• EXERCISE OBJECTIVE
Show all lines from the listing below that contain "Karpacz".

• SUPPLIED MATERIAL
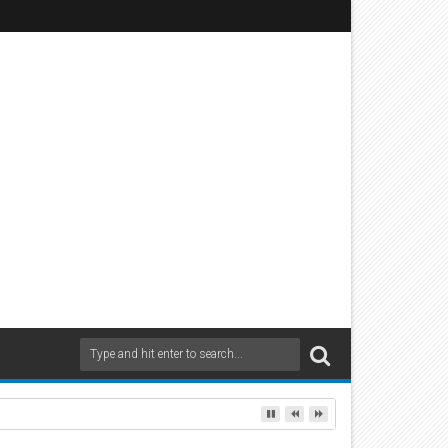
sicher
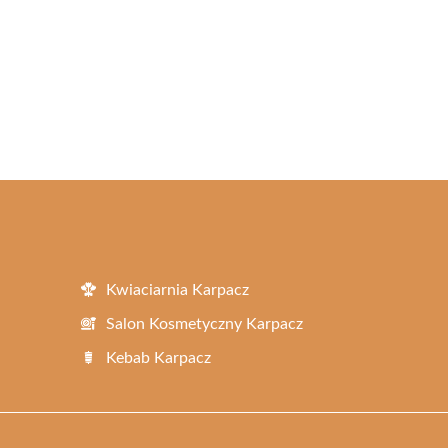
Kwiaciarnia Karpacz
Salon Kosmetyczny Karpacz
Kebab Karpacz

• WRITTEN ANSWER
Kwiaciarnia Karpacz
Salon Kosmetyczny Karpacz
Kebab Karpacz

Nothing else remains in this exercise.